◆ Data under study ◆
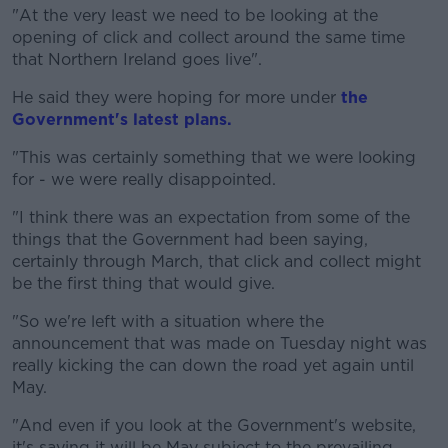
"At the very least we need to be looking at the
opening of click and collect around the same time
that Northern Ireland goes live".
He said they were hoping for more under
the
Government's latest plans.
"This was certainly something that we were looking
for - we were really disappointed.
"I think there was an expectation from some of the
things that the Government had been saying,
certainly through March, that click and collect might
be the first thing that would give.
"So we're left with a situation where the
announcement that was made on Tuesday night was
really kicking the can down the road yet again until
May.
"And even if you look at the Government's website,
it's saying it will be May subject to the prevailing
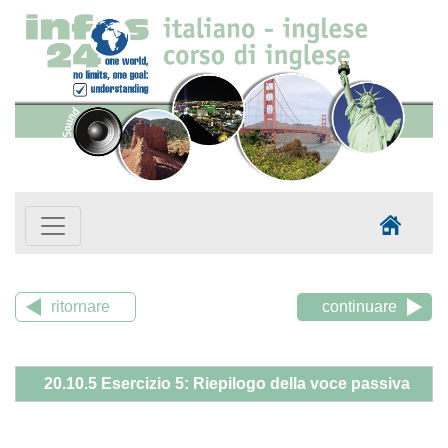
ritornare
continuare
20.10.5 Esercizio 5: Riepilogo della voce passiva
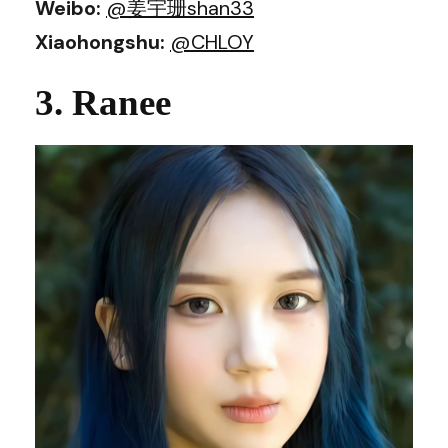
Weibo:
@姜宇珊shan33
Xiaohongshu:
@CHLOY
3. Ranee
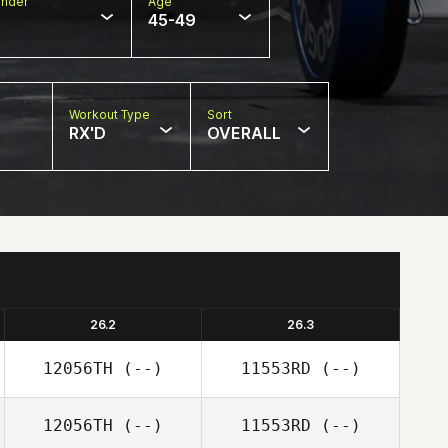
nder
Age
45-49
Workout Type
Sort
RX'D
OVERALL
26.2
26.3
12056TH
(--)
11553RD
(--)
12056TH
(--)
11553RD
(--)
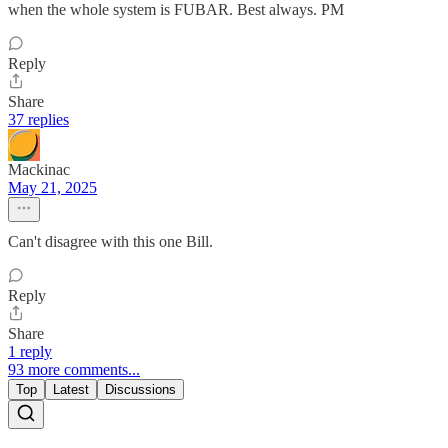
when the whole system is FUBAR. Best always. PM
Reply
Share
37 replies
Mackinac
May 21, 2025
Can't disagree with this one Bill.
Reply
Share
1 reply
93 more comments...
Top
Latest
Discussions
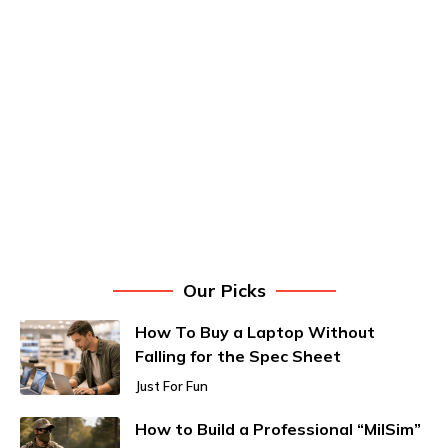
Our Picks
How To Buy a Laptop Without
Falling for the Spec Sheet
Just For Fun
How to Build a Professional “MilSim”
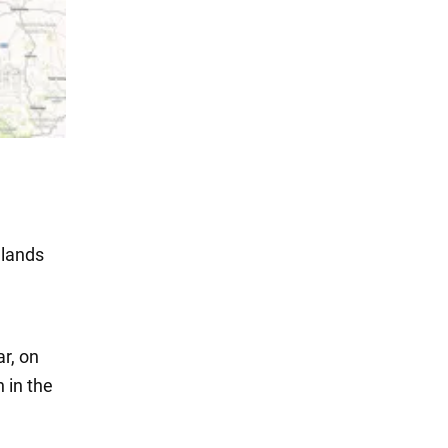
hlands
ar, on
 in the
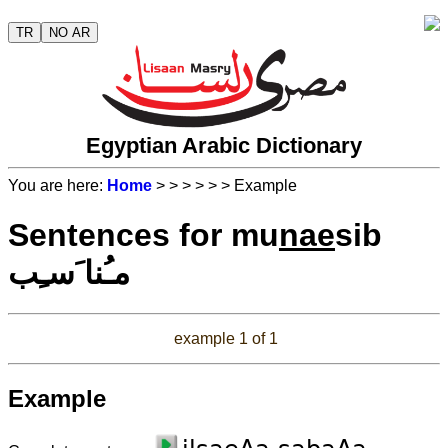
TR
NO AR
Egyptian Arabic Dictionary
You are here:
Home
>
>
>
>
>
> Example
Sentences for mu
nae
sib
مـُنا َسـِب
example 1 of 1
Example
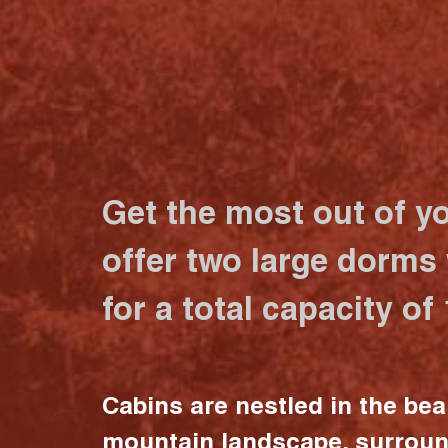
Get the most out of y
offer two large dorms
for a total capacity of
Cabins are nestled in the bea
mountain landscape, surrou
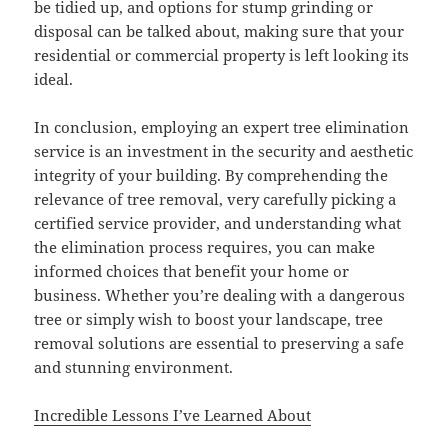
be tidied up, and options for stump grinding or
disposal can be talked about, making sure that your
residential or commercial property is left looking its
ideal.
In conclusion, employing an expert tree elimination
service is an investment in the security and aesthetic
integrity of your building. By comprehending the
relevance of tree removal, very carefully picking a
certified service provider, and understanding what
the elimination process requires, you can make
informed choices that benefit your home or
business. Whether you’re dealing with a dangerous
tree or simply wish to boost your landscape, tree
removal solutions are essential to preserving a safe
and stunning environment.
Incredible Lessons I’ve Learned About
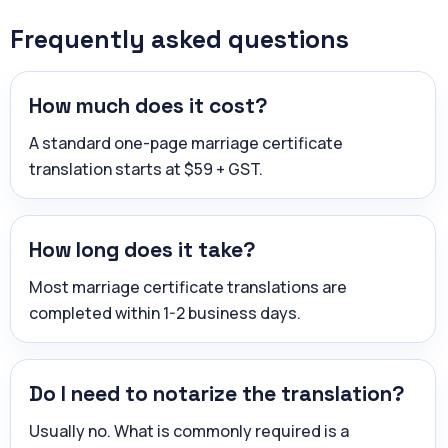
Frequently asked questions
How much does it cost?
A standard one-page marriage certificate
translation starts at $59 + GST.
How long does it take?
Most marriage certificate translations are
completed within 1-2 business days.
Do I need to notarize the translation?
Usually no. What is commonly required is a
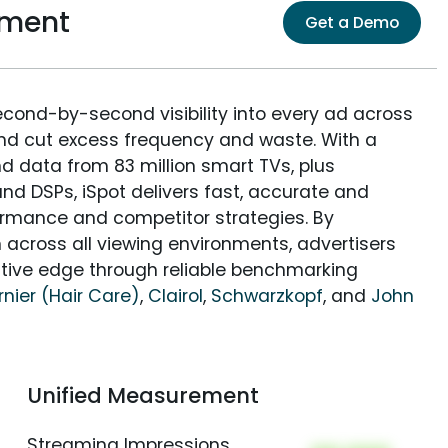
ement
Get a Demo
econd-by-second visibility into every ad across
and cut excess frequency and waste. With a
nd data from 83 million smart TVs, plus
nd DSPs, iSpot delivers fast, accurate and
rmance and competitor strategies. By
 across all viewing environments, advertisers
itive edge through reliable benchmarking
nier (Hair Care)
,
Clairol
,
Schwarzkopf
, and
John
Unified Measurement
Streaming Impressions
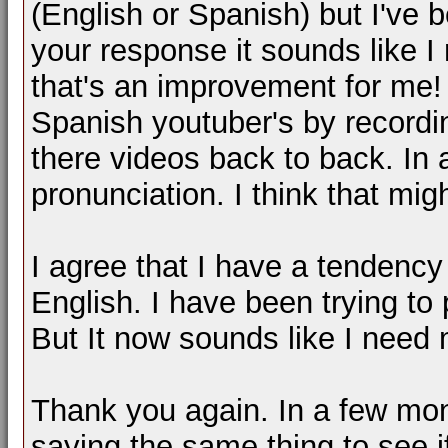
(English or Spanish) but I've be
your response it sounds like I
that's an improvement for me! 
Spanish youtuber's by recordi
there videos back to back. In 
pronunciation. I think that mig
I agree that I have a tendency
English. I have been trying to 
But It now sounds like I need 
Thank you again. In a few mont
saying the same thing to see 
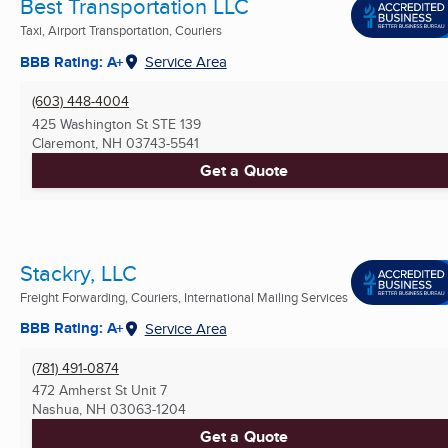
Best Transportation LLC
Taxi, Airport Transportation, Couriers
BBB Rating: A+
Service Area
(603) 448-4004
425 Washington St STE 139
Claremont, NH
03743-5541
Get a Quote
Stackry, LLC
Freight Forwarding, Couriers, International Mailing Services
BBB Rating: A+
Service Area
(781) 491-0874
472 Amherst St Unit 7
Nashua, NH
03063-1204
Get a Quote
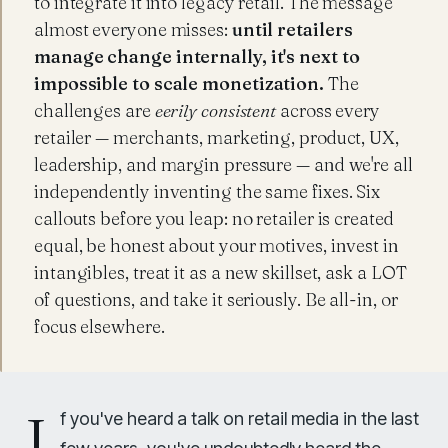
to integrate it into legacy retail. The message
almost everyone misses:
until retailers
manage change internally, it's next to
impossible to scale monetization.
The
challenges are
eerily consistent
across every
retailer — merchants, marketing, product, UX,
leadership, and margin pressure — and we're all
independently inventing the same fixes. Six
callouts before you leap: no retailer is created
equal, be honest about your motives, invest in
intangibles, treat it as a new skillset, ask a LOT
of questions, and take it seriously. Be all-in, or
focus elsewhere.
I
f you've heard a talk on retail media in the last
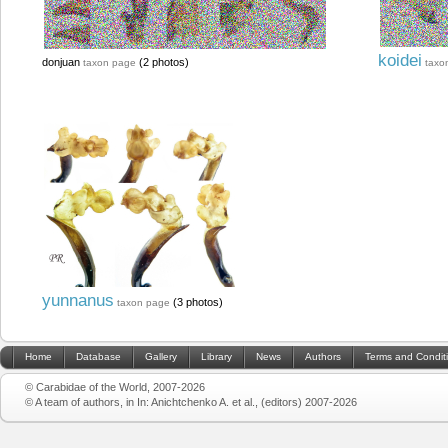
koidei
donjuan
(2 photos)
taxon page
taxo
yunnanus
(3 photos)
taxon page
Home
Database
Gallery
Library
News
Authors
Terms and Condit
© Carabidae of the World, 2007-2026
© A team of authors, in In: Anichtchenko A. et al., (editors) 2007-2026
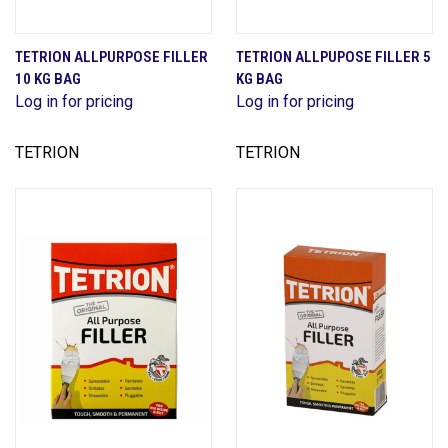
TETRION ALLPURPOSE FILLER
TETRION ALLPUPOSE FILLER 5
10 KG BAG
KG BAG
Log in for pricing
Log in for pricing
TETRION
TETRION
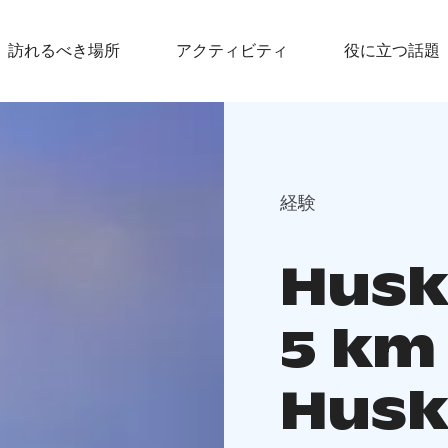
訪れるべき場所
アクティビティ
役に立つ話題
経験
Husky
5 km
Husk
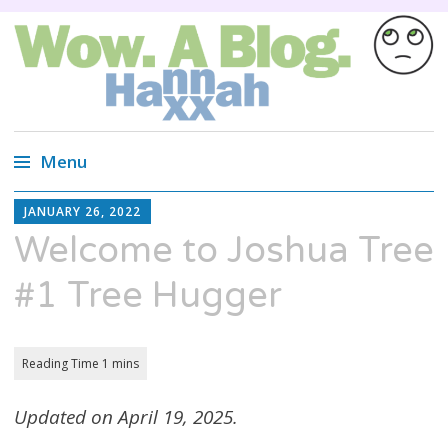
Wow. A blog.
Wired Magazine calls us, "Almost as
entertaining as a Russian cat circus, but not
Menu
quite."
Skip
HANNAH
JANUARY 26, 2022
XX
to
Welcome to Joshua Tree
content
#1 Tree Hugger
Updated on April 19, 2025.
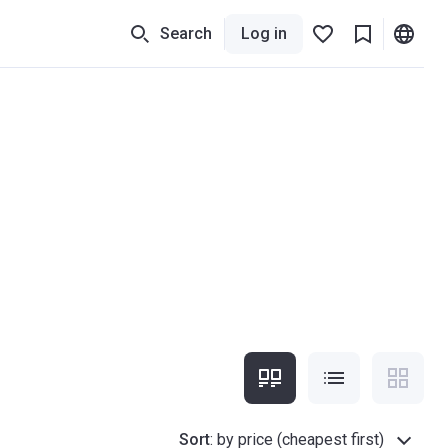
Search
Log in
Sort
:
by price (cheapest first)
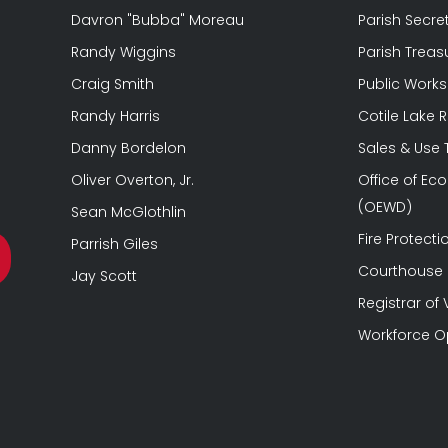
Davron "Bubba" Moreau
Parish Secre
Randy Wiggins
Parish Treas
Craig Smith
Public Works
Randy Harris
Cotile Lake 
Danny Bordelon
Sales & Use
Oliver Overton, Jr.
Office of E
(OEWD)
Sean McGlothlin
Fire Protectio
Parrish Giles
Courthouse &
Jay Scott
Registrar of 
Workforce O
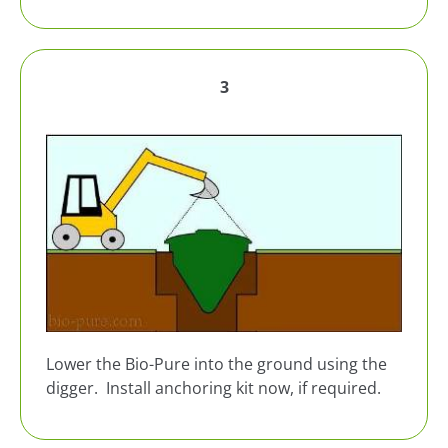
3
Lower the Bio-Pure into the ground using the
digger. Install anchoring kit now, if required.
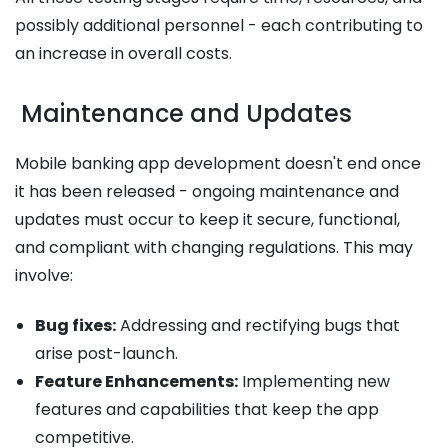
possibly additional personnel - each contributing to
an increase in overall costs.
Maintenance and Updates
Mobile banking app development doesn't end once
it has been released - ongoing maintenance and
updates must occur to keep it secure, functional,
and compliant with changing regulations. This may
involve:
Bug fixes:
Addressing and rectifying bugs that
arise post-launch.
Feature Enhancements:
Implementing new
features and capabilities that keep the app
competitive.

◆ What this task involves ◆
Without any of its pictures, the listing is to be repeated exactly as it stands.

◆ Answer ◆
"At the very least we need to be looking at the
opening of click and collect around the same time
that Northern Ireland goes live".
He said they were hoping for more under
the
Government's latest plans.
"This was certainly something that we were looking
for - we were really disappointed.
"I think there was an expectation from some of the
things that the Government had been saying,
certainly through March, that click and collect might
be the first thing that would give.
"So we're left with a situation where the
announcement that was made on Tuesday night was
really kicking the can down the road yet again until
May.
"And even if you look at the Government's website,
it's saying it will be May subject to the prevailing
ritornare
continuare
20.10.5 Esercizio 5: Riepilogo della voce passiva
Weibo:
@姜宇珊shan33
Xiaohongshu:
@CHLOY
3. Ranee
nder
Age
45-49
Workout Type
Sort
RX'D
OVERALL
26.2
26.3
12056TH
(--)
11553RD
(--)
12056TH
(--)
11553RD
(--)
when the whole system is FUBAR. Best always. PM
Reply
Share
37 replies
Mackinac
May 21, 2025
Can't disagree with this one Bill.
Reply
Share
1 reply
93 more comments...
Top
Latest
Discussions
Our Picks
How To Buy a Laptop Without
Falling for the Spec Sheet
Just For Fun
How to Build a Professional “MilSim”
hlands
ar, on
 in the
TR
NO AR
Egyptian Arabic Dictionary
You are here:
Home
>
>
>
>
>
> Example
Sentences for mu
nae
sib
مـُنا َسـِب
example 1 of 1
Example
Get the most out of y
offer two large dorms
for a total capacity of
Cabins are nestled in the bea
mountain landscape, surrou
be tidied up, and options for stump grinding or
disposal can be talked about, making sure that your
residential or commercial property is left looking its
ideal.
In conclusion, employing an expert tree elimination
service is an investment in the security and aesthetic
integrity of your building. By comprehending the
relevance of tree removal, very carefully picking a
certified service provider, and understanding what
the elimination process requires, you can make
informed choices that benefit your home or
business. Whether you’re dealing with a dangerous
tree or simply wish to boost your landscape, tree
removal solutions are essential to preserving a safe
and stunning environment.
Incredible Lessons I’ve Learned About
Frequently asked questions
How much does it cost?
A standard one-page marriage certificate
translation starts at $59 + GST.
How long does it take?
Most marriage certificate translations are
completed within 1-2 business days.
Do I need to notarize the translation?
Usually no. What is commonly required is a
ement
Get a Demo
econd-by-second visibility into every ad across
and cut excess frequency and waste. With a
nd data from 83 million smart TVs, plus
nd DSPs, iSpot delivers fast, accurate and
rmance and competitor strategies. By
 across all viewing environments, advertisers
itive edge through reliable benchmarking
nier (Hair Care)
,
Clairol
,
Schwarzkopf
, and
John
Unified Measurement
Streaming Impressions
(English or Spanish) but I've be
your response it sounds like I
that's an improvement for me! 
Spanish youtuber's by recordi
there videos back to back. In 
pronunciation. I think that mig
I agree that I have a tendency
English. I have been trying to 
But It now sounds like I need 
Thank you again. In a few mont
saying the same thing to see 
Best Transportation LLC
Taxi, Airport Transportation, Couriers
BBB Rating: A+
Service Area
(603) 448-4004
425 Washington St STE 139
Claremont, NH
03743-5541
Get a Quote
Stackry, LLC
Freight Forwarding, Couriers, International Mailing Services
BBB Rating: A+
Service Area
(781) 491-0874
472 Amherst St Unit 7
Nashua, NH
03063-1204
Get a Quote
to integrate it into legacy retail. The message
almost everyone misses:
until retailers
manage change internally, it's next to
impossible to scale monetization.
The
challenges are
eerily consistent
across every
retailer — merchants, marketing, product, UX,
leadership, and margin pressure — and we're all
independently inventing the same fixes. Six
callouts before you leap: no retailer is created
equal, be honest about your motives, invest in
intangibles, treat it as a new skillset, ask a LOT
of questions, and take it seriously. Be all-in, or
focus elsewhere.
I
f you've heard a talk on retail media in the last
koidei
donjuan
(2 photos)
taxon page
taxo
yunnanus
(3 photos)
taxon page
Home
Database
Gallery
Library
News
Authors
Terms and Condit
© Carabidae of the World, 2007-2026
© A team of authors, in In: Anichtchenko A. et al., (editors) 2007-2026
TETRION ALLPURPOSE FILLER
TETRION ALLPUPOSE FILLER 5
10 KG BAG
KG BAG
Log in for pricing
Log in for pricing
TETRION
TETRION
訪れるべき場所
アクティビティ
役に立つ話題
経験
Husky
5 km
Husk
Wow. A blog.
Wired Magazine calls us, "Almost as
entertaining as a Russian cat circus, but not
Menu
quite."
Skip
HANNAH
JANUARY 26, 2022
XX
to
Welcome to Joshua Tree
content
#1 Tree Hugger
Updated on April 19, 2025.
Search
Log in
Sort
:
by price (cheapest first)
Davron "Bubba" Moreau
Parish Secre
Randy Wiggins
Parish Treas
Craig Smith
Public Works
Randy Harris
Cotile Lake 
Danny Bordelon
Sales & Use
Oliver Overton, Jr.
Office of E
(OEWD)
Sean McGlothlin
Fire Protectio
Parrish Giles
Courthouse &
Jay Scott
Registrar of 
Workforce O
3
Lower the Bio-Pure into the ground using the
digger. Install anchoring kit now, if required.
possibly additional personnel - each contributing to
an increase in overall costs.
Maintenance and Updates
Mobile banking app development doesn't end once
it has been released - ongoing maintenance and
updates must occur to keep it secure, functional,
and compliant with changing regulations. This may
involve:
Bug fixes:
Addressing and rectifying bugs that
arise post-launch.
Feature Enhancements:
Implementing new
features and capabilities that keep the app
competitive.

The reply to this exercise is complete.